En el monasterio terminaba la vereda de la Mesta, que traía los ganados desde las zonas de La Mancha y establecía la Feria de Cartagena, junto a sus muros, con semanas de músicas y festejos e intercambio de productos, ventas de ganados y celebraciones tradicionales y religiosas. En épocas anteriores, en estos lugares había habido ya cultos musulmanes y cristianos. Está atestiguado el culto al santo en la época visigoda, en torno al S. VII y se sabe que aquí se situó una gran torre defensiva árabe, de la que aún hoy se conservan algunas estancias. También hubo una hermosa época de convivencia entre los peregrinos árabes y cristianos que compartían veneración por San Ginés.
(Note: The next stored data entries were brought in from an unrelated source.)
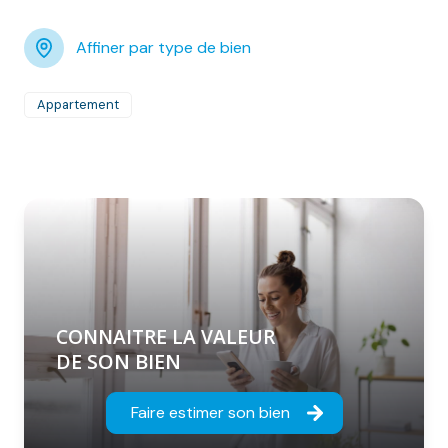
Affiner par type de bien
Appartement
CONNAITRE LA VALEUR
DE SON BIEN
Faire estimer son bien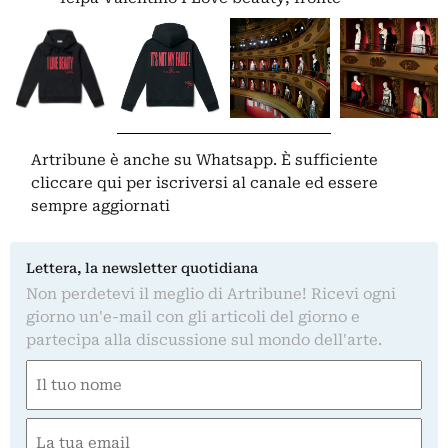
Artribune è anche su Whatsapp. È sufficiente
cliccare qui
per iscriversi al canale ed essere
sempre aggiornati
Lettera, la newsletter quotidiana
Non perdetevi il meglio di Artribune! Ricevi ogni
giorno un'e-mail con gli articoli del giorno e
partecipa alla discussione sul mondo dell'arte.
Nome
(Obbligatorio)
Nome
Email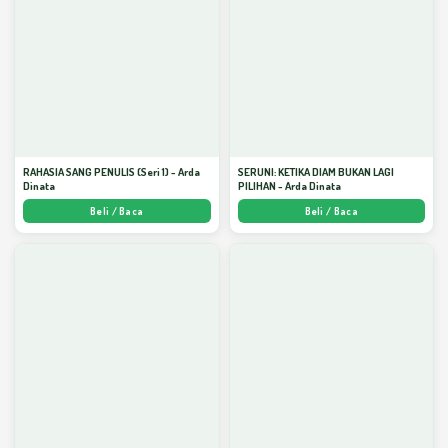
RAHASIA SANG PENULIS (Seri 1) - Arda
SERUNI: KETIKA DIAM BUKAN LAGI
Dinata
PILIHAN - Arda Dinata
Beli / Baca
Beli / Baca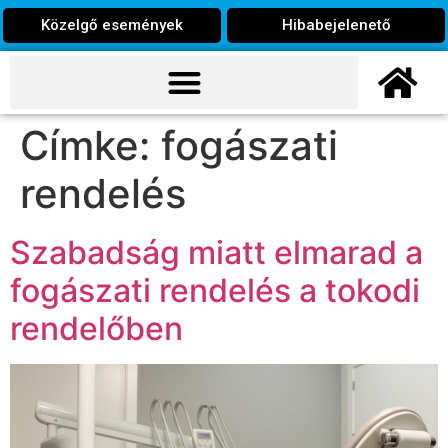
Közelgő események
Hibabejelenető
Címke:
fogászati
rendelés
Szabadság miatt elmarad a
fogászati rendelés a tokodi
rendelőben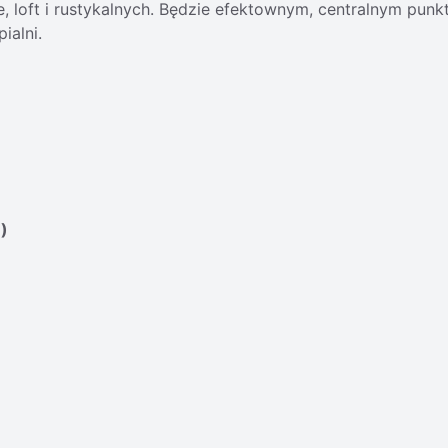
, loft i rustykalnych. Będzie efektownym, centralnym punk
ialni.
)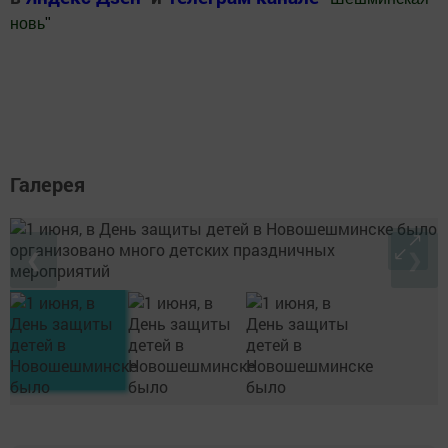
новь
"
Добавить Шешминскую новь в Яндекс.Новости
Галерея
❮
❯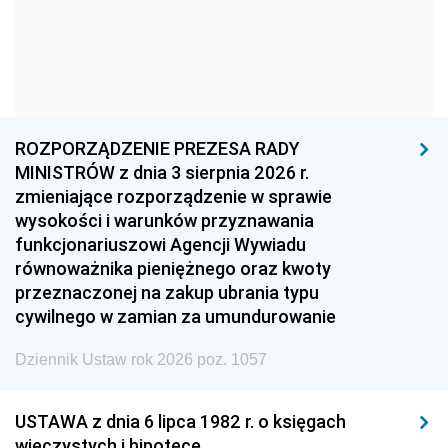
1969
1968
1967
1966
1965
1964
1963
1962
1961
1960
1959
1958
1957
1956
1955
ROZPORZĄDZENIE PREZESA RADY
MINISTRÓW z dnia 3 sierpnia 2026 r.
1954
1953
1952
zmieniające rozporządzenie w sprawie
1951
1950
1949
wysokości i warunków przyznawania
funkcjonariuszowi Agencji Wywiadu
1948
1947
1946
równoważnika pieniężnego oraz kwoty
1945
1944
1939
przeznaczonej na zakup ubrania typu
cywilnego w zamian za umundurowanie
1938
1937
1936
Dziennik Ustaw rok 2026 poz. 1057
1935
1934
1933
1932
1931
1930
USTAWA z dnia 6 lipca 1982 r. o księgach
1929
1928
1927
wieczystych i hipotece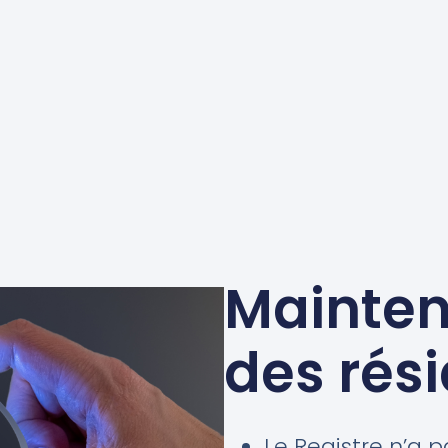
Mainteni
des rés
Le Registre n’a 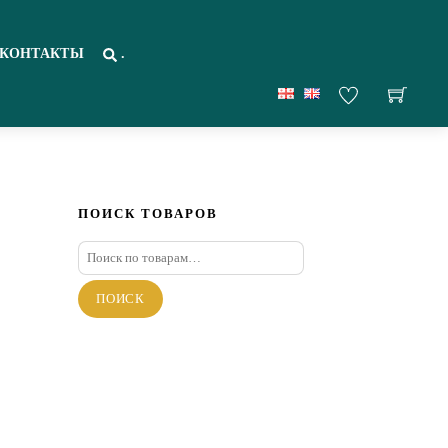
КОНТАКТЫ
.
ПОИСК ТОВАРОВ
Искать:
ПОИСК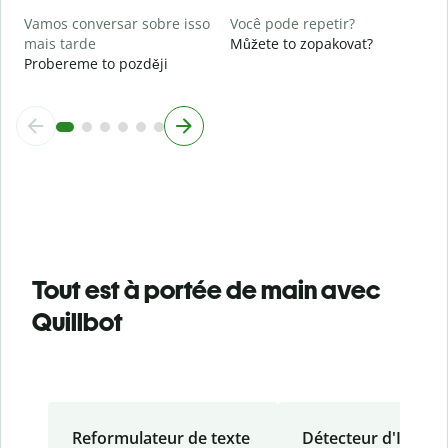
Vamos conversar sobre isso
Você pode repetir?
mais tarde
Můžete to zopakovat?
Probereme to později
Tout est à portée de main avec
Quillbot
Reformulateur de texte
Détecteur d'IA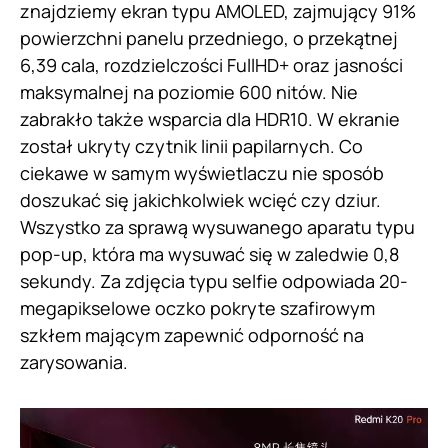
znajdziemy ekran typu AMOLED, zajmujący 91%
powierzchni panelu przedniego, o przekątnej
6,39 cala, rozdzielczości FullHD+ oraz jasności
maksymalnej na poziomie 600 nitów. Nie
zabrakło także wsparcia dla HDR10. W ekranie
został ukryty czytnik linii papilarnych. Co
ciekawe w samym wyświetlaczu nie sposób
doszukać się jakichkolwiek wcięć czy dziur.
Wszystko za sprawą wysuwanego aparatu typu
pop-up, która ma wysuwać się w zaledwie 0,8
sekundy. Za zdjęcia typu selfie odpowiada 20-
megapikselowe oczko pokryte szafirowym
szkłem mającym zapewnić odporność na
zarysowania.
Hay muchos libros y leyendas que intentan explicarnos quién fue San Ginés de la Jara y sus orígenes, probablemente franceses, que si coincidía o no con Ginés de Arlés y si vino o no a estas tierras por mar o por tierra, si su cuerpo fue enterrado junto a la ermita que le ayudaron a construir los ángeles o en la cripta bajo el altar del monasterio. El caso es que la memoria de San Ginés y nuestra historia está en estos santos lugares, que siempre han sido el final de muchos caminos, el encuentro de muchos peregrinos y el sueño de una tierra prometida para muchas gentes de buena voluntad.